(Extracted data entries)
════

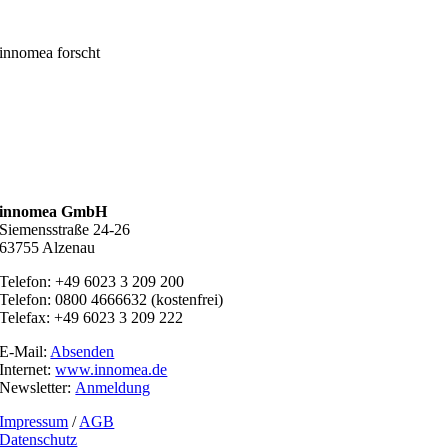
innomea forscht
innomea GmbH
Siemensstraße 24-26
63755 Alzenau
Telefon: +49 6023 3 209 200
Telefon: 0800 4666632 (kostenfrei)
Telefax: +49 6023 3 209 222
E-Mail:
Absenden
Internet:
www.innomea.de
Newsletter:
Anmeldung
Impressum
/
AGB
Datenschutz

════

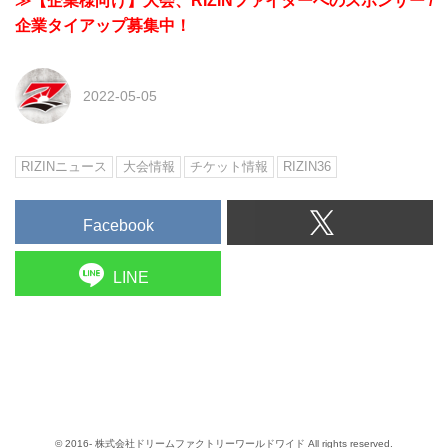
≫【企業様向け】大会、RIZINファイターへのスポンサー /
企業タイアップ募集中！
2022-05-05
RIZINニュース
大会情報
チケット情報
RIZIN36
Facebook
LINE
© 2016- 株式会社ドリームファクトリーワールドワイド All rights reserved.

════

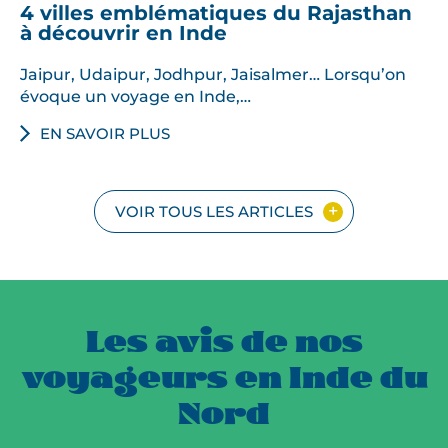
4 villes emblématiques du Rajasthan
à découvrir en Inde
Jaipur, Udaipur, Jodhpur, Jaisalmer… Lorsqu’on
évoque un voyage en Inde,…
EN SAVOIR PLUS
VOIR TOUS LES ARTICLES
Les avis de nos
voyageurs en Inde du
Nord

════

Return every line in the records that includes the string "Inde".

à découvrir en Inde
évoque un voyage en Inde,…
voyageurs en Inde du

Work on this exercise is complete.